## Assigned task
Exactly the line with "鲁ICP备13027959号-1" and the lines that follow it, through the closing line of the entries, should be restated, with nothing left out or added.

## Dataset entries

━━━━━━━━━━

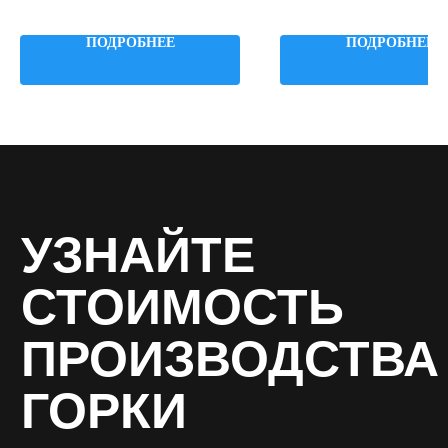
Примыкание: на склон
Примыкание: на склон
Высота: 2000 мм
Высота: 2000 мм
ПОДРОБНЕЕ
ПОДРОБНЕЕ
Ширина: 690 мм
Ширина: 1500 мм
Как вас зовут? *
Email *
Ваш телефон *
Название организации *
Даю согласие на обработку персональных
данных в соответствии с
политикой
конфиденциальности
, соглашаюсь с
пользовательским соглашением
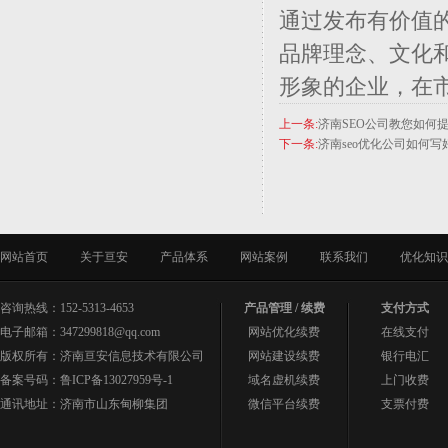
通过发布有价值
品牌理念、文化
形象的企业，在
上一条:
济南SEO公司教您如何
下一条:
济南seo优化公司如何写
网站首页
关于亘安
产品体系
网站案例
联系我们
优化知识
咨询热线：152-5313-4653
产品管理 / 续费
支付方式
电子邮箱：347299818@qq.com
网站优化续费
在线支付
版权所有：济南亘安信息技术有限公司
网站建设续费
银行电汇
备案号码：
鲁ICP备13027959号-1
域名虚机续费
上门收费
通讯地址：济南市山东甸柳集团
微信平台续费
支票付费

━━━━━━━━━━

## Written response
鲁ICP备13027959号-1
域名虚机续费
上门收费
通讯地址：济南市山东甸柳集团
微信平台续费
支票付费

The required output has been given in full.